The parking restrictions on these blocks are a 3-hour limit, no parking during morning and evening rush hours, and a charge of $1.00 for the first hour, and $1.50 each additional hour.  The combination of these restrictions and nearby free parking probably reduce the market value of this on-street parking to near zero, something I will try to confirm through obtaining more data.

Of course I will keep you posted with what I find out, as well as attempt to discuss the results with the DC parking manager.


About perkinsms

I'm an engineer and father interested in transit, parking and economics.
This entry was posted in calculations, cars, dc, economics, government, parking.

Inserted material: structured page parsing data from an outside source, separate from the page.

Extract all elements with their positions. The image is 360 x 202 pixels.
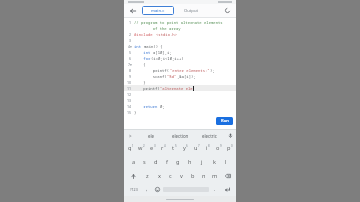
staticText: r	[161, 144, 164, 152]
staticText: s	[143, 158, 146, 166]
button[interactable]: l	[220, 155, 232, 169]
staticText: 8	[208, 144, 210, 148]
staticText: i	[206, 144, 208, 152]
staticText: f	[166, 158, 168, 166]
staticText: 0;	[160, 104, 165, 109]
staticText: ele	[148, 133, 155, 139]
staticText: int	[134, 50, 153, 55]
staticText: printf(	[134, 68, 170, 73]
staticText: scanf(	[134, 74, 167, 79]
staticText: "enter elements:"	[170, 68, 210, 73]
staticText: 7	[198, 144, 200, 148]
staticText: ,&a[i]);	[177, 74, 196, 79]
staticText: b	[191, 172, 195, 180]
staticText: t	[172, 144, 175, 152]
button[interactable]: r	[158, 141, 169, 155]
staticText: n	[202, 172, 206, 180]
button[interactable]: ?123	[125, 183, 142, 196]
staticText: g	[176, 158, 180, 166]
staticText: p	[227, 144, 231, 152]
staticText: 6	[129, 56, 132, 61]
staticText: .	[214, 186, 216, 193]
button[interactable]: Backspace	[220, 169, 235, 183]
button[interactable]: a	[128, 155, 139, 169]
button[interactable]: s	[139, 155, 150, 169]
button[interactable]: election	[166, 130, 195, 141]
button[interactable]: q	[125, 141, 136, 155]
staticText: Run	[221, 118, 229, 124]
staticText: 11	[127, 86, 132, 91]
staticText: }	[134, 110, 137, 115]
button[interactable]: ele	[136, 130, 166, 141]
staticText: h	[188, 158, 192, 166]
button[interactable]: j	[196, 155, 208, 169]
button[interactable]: .	[210, 183, 220, 196]
staticText: main.c	[151, 8, 165, 14]
button[interactable]: n	[198, 169, 209, 183]
button[interactable]: i	[202, 141, 213, 155]
staticText: Output	[184, 8, 199, 14]
button[interactable]: h	[184, 155, 196, 169]
staticText: x	[158, 172, 161, 180]
staticText: 1	[132, 144, 134, 148]
staticText: 9	[220, 144, 222, 148]
button[interactable]: m	[209, 169, 220, 183]
staticText: ?123	[130, 187, 138, 192]
staticText: 4	[164, 144, 166, 148]
staticText: );	[210, 68, 215, 73]
staticText: ,	[146, 186, 148, 193]
button[interactable]: u	[191, 141, 202, 155]
staticText: k	[213, 158, 216, 166]
staticText: o	[216, 144, 220, 152]
button[interactable]: c	[165, 169, 176, 183]
button[interactable]: Emoji	[152, 183, 162, 196]
staticText: w	[138, 144, 143, 152]
staticText: "%d"	[167, 74, 177, 79]
button[interactable]: z	[141, 169, 153, 183]
button[interactable]: Output	[177, 6, 205, 15]
staticText: 2	[143, 144, 145, 148]
button[interactable]: o	[213, 141, 224, 155]
staticText: #include	[134, 32, 156, 37]
button[interactable]: d	[150, 155, 161, 169]
staticText: }	[134, 80, 146, 85]
button[interactable]: Dark mode	[222, 5, 233, 16]
button[interactable]: y	[180, 141, 191, 155]
button[interactable]: Shift	[125, 169, 141, 183]
staticText: 13	[127, 98, 132, 103]
button[interactable]: v	[176, 169, 187, 183]
button[interactable]: g	[172, 155, 184, 169]
button[interactable]: More suggestions	[124, 130, 136, 141]
button[interactable]: k	[208, 155, 220, 169]
button[interactable]: t	[169, 141, 180, 155]
button[interactable]: Enter	[220, 183, 235, 196]
staticText: 3	[129, 38, 132, 43]
staticText: printf(	[134, 86, 160, 91]
staticText: z	[146, 172, 149, 180]
staticText: 0	[231, 144, 233, 148]
button[interactable]: x	[153, 169, 165, 183]
button[interactable]: e	[147, 141, 158, 155]
staticText: "alternate ele	[160, 86, 193, 91]
button[interactable]: Voice input	[224, 130, 236, 141]
staticText: 9	[129, 74, 132, 79]
staticText: y	[183, 144, 186, 152]
button[interactable]: f	[161, 155, 172, 169]
button[interactable]: ,	[142, 183, 152, 196]
button[interactable]: Run	[216, 117, 233, 125]
staticText: election	[172, 133, 189, 139]
staticText: {	[134, 62, 146, 67]
button[interactable]: p	[224, 141, 235, 155]
staticText: 4▾	[128, 44, 132, 49]
button[interactable]: b	[187, 169, 198, 183]
staticText: v	[180, 172, 183, 180]
staticText: 5	[129, 50, 132, 55]
button[interactable]: main.c	[142, 6, 174, 15]
button[interactable]: Back	[127, 5, 138, 16]
staticText: // program to print alternate elements	[134, 20, 223, 25]
button[interactable]: w	[136, 141, 147, 155]
button[interactable]: electric	[195, 130, 224, 141]
staticText: e	[150, 144, 154, 152]
staticText: 10	[127, 80, 132, 85]
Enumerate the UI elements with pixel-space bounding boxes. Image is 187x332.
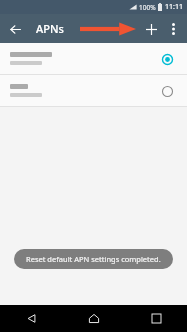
button[interactable]: Home [63,305,125,332]
button[interactable]: Selected APN [0,43,187,74]
staticText: APNs [36,21,64,36]
button[interactable]: Add APN [141,19,161,39]
button[interactable]: Back [0,305,63,332]
staticText: Reset default APN settings completed. [26,254,161,264]
button[interactable]: Select APN [0,75,187,106]
button[interactable]: Recent apps [125,305,187,332]
staticText: 100% [139,3,156,12]
staticText: 11:11 [165,2,183,12]
button[interactable]: Selected APN [157,49,177,69]
button[interactable]: Select APN [157,81,177,101]
button[interactable]: More options [164,20,182,38]
button[interactable]: Back [6,20,24,38]
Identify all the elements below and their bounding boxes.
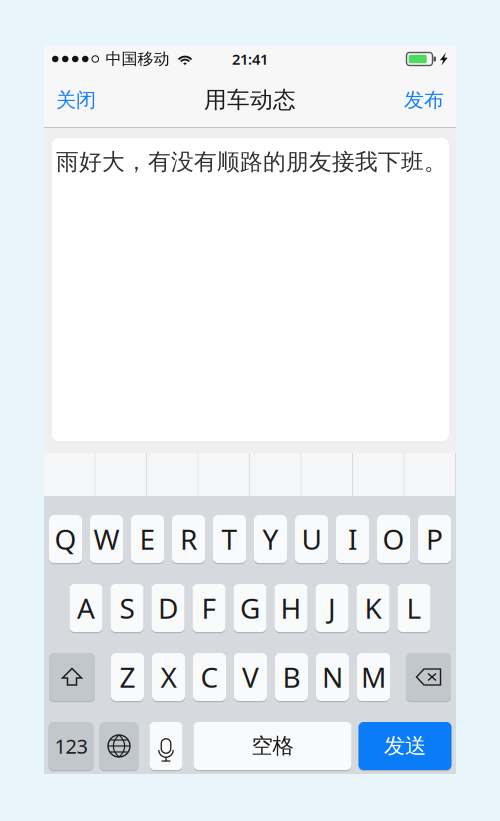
button[interactable]: T bbox=[213, 514, 246, 564]
button[interactable]: G bbox=[234, 583, 266, 633]
staticText: Y bbox=[262, 520, 278, 558]
staticText: Q bbox=[54, 520, 76, 558]
staticText: 雨好大，有没有顺路的朋友接我下班。 bbox=[56, 148, 447, 176]
button[interactable]: U bbox=[295, 514, 328, 564]
button[interactable]: N bbox=[316, 652, 349, 702]
staticText: T bbox=[222, 520, 238, 558]
button[interactable]: M bbox=[357, 652, 390, 702]
button[interactable]: F bbox=[192, 583, 226, 633]
staticText: 发送 bbox=[384, 733, 426, 759]
button[interactable]: Z bbox=[111, 652, 144, 702]
staticText: 用车动态 bbox=[204, 86, 296, 114]
button[interactable]: Y bbox=[254, 514, 287, 564]
staticText: E bbox=[140, 520, 156, 558]
button[interactable]: J bbox=[316, 583, 348, 633]
staticText: V bbox=[242, 658, 259, 696]
staticText: 中国移动 bbox=[106, 49, 170, 69]
button[interactable]: C bbox=[193, 652, 226, 702]
button[interactable]: Q bbox=[49, 514, 82, 564]
button[interactable]: K bbox=[356, 583, 390, 633]
button[interactable]: B bbox=[275, 652, 308, 702]
button[interactable]: S bbox=[110, 583, 144, 633]
staticText: U bbox=[302, 520, 322, 558]
button[interactable]: H bbox=[274, 583, 308, 633]
staticText: Z bbox=[120, 658, 136, 696]
button[interactable]: E bbox=[131, 514, 164, 564]
staticText: A bbox=[77, 589, 95, 627]
button[interactable]: Shift bbox=[49, 652, 95, 702]
staticText: J bbox=[328, 589, 336, 627]
staticText: 关闭 bbox=[56, 88, 96, 112]
staticText: B bbox=[282, 658, 300, 696]
staticText: S bbox=[120, 589, 134, 627]
button[interactable]: R bbox=[172, 514, 205, 564]
staticText: M bbox=[361, 658, 386, 696]
staticText: 123 bbox=[54, 733, 88, 759]
staticText: 21:41 bbox=[232, 49, 268, 69]
button[interactable]: W bbox=[90, 514, 123, 564]
staticText: O bbox=[382, 520, 404, 558]
staticText: K bbox=[364, 589, 382, 627]
staticText: D bbox=[158, 589, 178, 627]
button[interactable]: A bbox=[70, 583, 102, 633]
staticText: R bbox=[180, 520, 197, 558]
button[interactable]: Next keyboard bbox=[100, 721, 138, 771]
staticText: I bbox=[348, 520, 357, 558]
button[interactable]: O bbox=[377, 514, 410, 564]
button[interactable]: 123 bbox=[48, 721, 94, 771]
staticText: X bbox=[160, 658, 176, 696]
button[interactable]: V bbox=[234, 652, 267, 702]
staticText: L bbox=[406, 589, 422, 627]
staticText: F bbox=[202, 589, 216, 627]
staticText: C bbox=[200, 658, 218, 696]
staticText: W bbox=[94, 520, 120, 558]
staticText: 发布 bbox=[404, 88, 444, 112]
staticText: H bbox=[280, 589, 302, 627]
button[interactable]: 发送 bbox=[358, 721, 452, 771]
staticText: 空格 bbox=[252, 733, 294, 759]
staticText: N bbox=[322, 658, 343, 696]
staticText: P bbox=[426, 520, 443, 558]
button[interactable]: D bbox=[152, 583, 184, 633]
button[interactable]: L bbox=[398, 583, 430, 633]
button[interactable]: X bbox=[152, 652, 185, 702]
button[interactable]: P bbox=[418, 514, 451, 564]
button[interactable]: I bbox=[336, 514, 369, 564]
button[interactable]: 发布 bbox=[398, 72, 450, 128]
button[interactable]: Delete bbox=[406, 652, 451, 702]
button[interactable]: Dictate bbox=[150, 721, 182, 771]
staticText: G bbox=[240, 589, 260, 627]
button[interactable]: 关闭 bbox=[50, 72, 102, 128]
button[interactable]: 空格 bbox=[194, 721, 352, 771]
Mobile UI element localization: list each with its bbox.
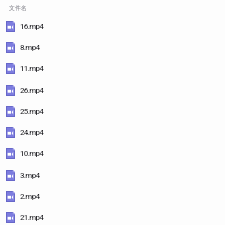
button[interactable]: Video file — [0, 191, 225, 212]
staticText: 11.mp4 — [20, 64, 44, 73]
other: Video file — [6, 21, 15, 32]
button[interactable]: Video file — [0, 85, 225, 106]
other: Video file — [6, 191, 15, 202]
staticText: 16.mp4 — [20, 22, 44, 31]
staticText: 2.mp4 — [20, 192, 40, 201]
button[interactable]: Video file — [0, 42, 225, 63]
button[interactable]: Video file — [0, 212, 225, 225]
button[interactable]: Video file — [0, 106, 225, 127]
other: Video file — [6, 42, 15, 53]
other: Video file — [6, 148, 15, 159]
staticText: 24.mp4 — [20, 128, 44, 137]
other: Video file — [6, 212, 15, 223]
button[interactable]: Video file — [0, 21, 225, 42]
staticText: 10.mp4 — [20, 149, 44, 158]
button[interactable]: Video file — [0, 170, 225, 191]
button[interactable]: Video file — [0, 63, 225, 84]
other: Video file — [6, 63, 15, 74]
staticText: 3.mp4 — [20, 171, 40, 180]
staticText: 文件名 — [9, 4, 27, 11]
staticText: 25.mp4 — [20, 107, 44, 116]
other: Video file — [6, 85, 15, 96]
staticText: 26.mp4 — [20, 86, 44, 95]
button[interactable]: Video file — [0, 148, 225, 169]
other: Video file — [6, 170, 15, 181]
button[interactable]: Video file — [0, 127, 225, 148]
staticText: 8.mp4 — [20, 43, 40, 52]
staticText: 21.mp4 — [20, 213, 44, 222]
other: Video file — [6, 127, 15, 138]
other: Video file — [6, 106, 15, 117]
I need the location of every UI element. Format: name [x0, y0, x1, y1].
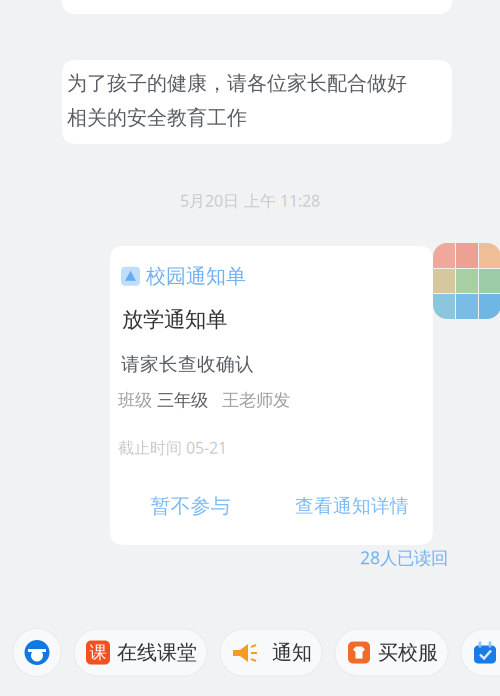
staticText: 查看通知详情	[295, 494, 409, 517]
staticText: 在线课堂	[117, 640, 197, 665]
staticText: 请家长查收确认	[121, 353, 254, 376]
button[interactable]: 请假	[461, 629, 500, 676]
button[interactable]: 查看通知详情	[271, 484, 433, 528]
staticText: 课	[90, 642, 106, 663]
staticText: 28人已读回	[360, 546, 448, 569]
staticText: 相关的安全教育工作	[67, 106, 247, 130]
staticText: 为了孩子的健康，请各位家长配合做好	[67, 71, 407, 96]
button[interactable]: 在线客服	[13, 628, 61, 676]
staticText: 5月20日 上午 11:28	[180, 190, 320, 211]
button[interactable]: 28人已读回	[360, 546, 448, 569]
button[interactable]: 买校服	[335, 629, 448, 676]
staticText: 截止时间 05-21	[118, 437, 227, 458]
button[interactable]: 暂不参与	[110, 484, 271, 528]
staticText: 校园通知单	[146, 264, 246, 289]
staticText: 王老师发	[222, 390, 290, 411]
button[interactable]: 通知	[220, 629, 322, 676]
staticText: 暂不参与	[150, 494, 230, 518]
staticText: 三年级	[157, 390, 208, 411]
staticText: 通知	[272, 640, 312, 665]
staticText: 班级	[118, 390, 152, 411]
staticText: 买校服	[378, 640, 438, 665]
staticText: 放学通知单	[122, 307, 227, 333]
button[interactable]: 课	[74, 629, 207, 676]
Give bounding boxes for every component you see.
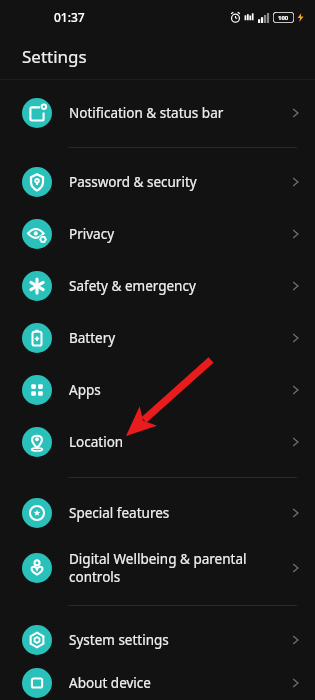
- button[interactable]: Password & security: [0, 156, 315, 208]
- button[interactable]: About device: [0, 666, 315, 700]
- staticText: 100: [278, 14, 289, 22]
- button[interactable]: Special features: [0, 487, 315, 539]
- staticText: Privacy: [69, 225, 115, 243]
- staticText: Battery: [69, 329, 116, 347]
- staticText: About device: [69, 674, 151, 692]
- button[interactable]: Battery: [0, 312, 315, 364]
- staticText: Special features: [69, 504, 170, 522]
- staticText: Safety & emergency: [69, 277, 196, 295]
- staticText: Settings: [22, 45, 87, 68]
- button[interactable]: Safety & emergency: [0, 260, 315, 312]
- staticText: Location: [69, 433, 124, 451]
- button[interactable]: Location: [0, 416, 315, 468]
- staticText: Apps: [69, 381, 101, 399]
- button[interactable]: Privacy: [0, 208, 315, 260]
- staticText: Notification & status bar: [69, 104, 224, 122]
- button[interactable]: Notification & status bar: [0, 87, 315, 139]
- staticText: System settings: [69, 631, 169, 649]
- staticText: Digital Wellbeing & parental: [69, 550, 247, 568]
- staticText: 01:37: [54, 9, 85, 25]
- button[interactable]: Digital Wellbeing & parental: [0, 539, 315, 597]
- staticText: Password & security: [69, 173, 197, 191]
- button[interactable]: System settings: [0, 614, 315, 666]
- staticText: controls: [69, 568, 121, 586]
- button[interactable]: Apps: [0, 364, 315, 416]
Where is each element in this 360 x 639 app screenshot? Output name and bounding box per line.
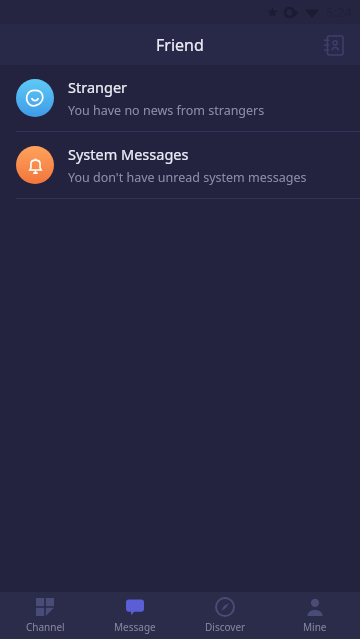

Bookmark the permalink.

4 Responses to >Starting New Parking Survey

  1. Anonymous says:

    >Your argument is flawed.Getting some money is better than no money, and the government would certainly prefer to get whatever they can from these spaces. So whether there’s full occupancy, or whether there’s minimal occupancy, it’s still money that they’re ultimately bringing in. I ran my own study – based on usage, and even based on the people who actually pay for their full parking term. The meters are paid for. The maintenance is a fixed cost, and pulling the plug is not an option if it means losing money.Are you going to show that they are actually losing money by keeping the meters? And, is your argument so strong, the solution from the government would not be to raise parking meter prices?

  2. Michael says:

    >I’ll agree that some revenue is better than no revenue. The problem is that by law DDOT is required to set the meter prices so that the spaces are occupied 80-90% of the time. If the meter occupancy is less than that, then the price by law needs to come down.There are basically two solutions to the low occupancy rates at these meters, lower the price, or reduce or eliminate the restrictions. Right now, the District is not making much money because hardly anyone is parking at them. They are making some money, but with the occupancy I’m seeing through initial data, the meters are making very little.I think what you’re arguing is that the meters are already purchased, so the government should keep the rate high so that when people park there they get a return on the use of the space?I’m arguing that by putting so many restrictions on the space, DC reduced the value of the space so low that people are going elsewhere.Would you mind sending me the data or results from your study?

  3. Dharm says:

    >I think you are onto something but are ignoring the whole issue of the Ballpark. The meters were put in to DISCOURAGE folks driving and looking for street parking when the Nationals play. I guess one could in theory make them effective during home games only or more realistically only during baseball season. The other thing is once the Yards project is all complete, the demand for parking will increase and you’ll see pressure to eliminate (or at least put residential restrictions) on the “free” parking so then the spaces metered using the multispace meters will start to be used.

  4. Michael says:

    >Dharm: Thanks for the comment, in this case M street is a “NO PARKING” zone during baseball games, so multispace meters were not necessary for controlling parking during baseball games. A couple of signs and enforcement is all that’s needed. I’ll agree that once the new developments are in and occupied the parking occupancy will likely go up. DDOT is already allowed to eliminate the free parking in the area (with the exception of L Street SE east of 8th, which is not part of the “Ballpark Pilot Zone”), so I don’t know why they haven’t already.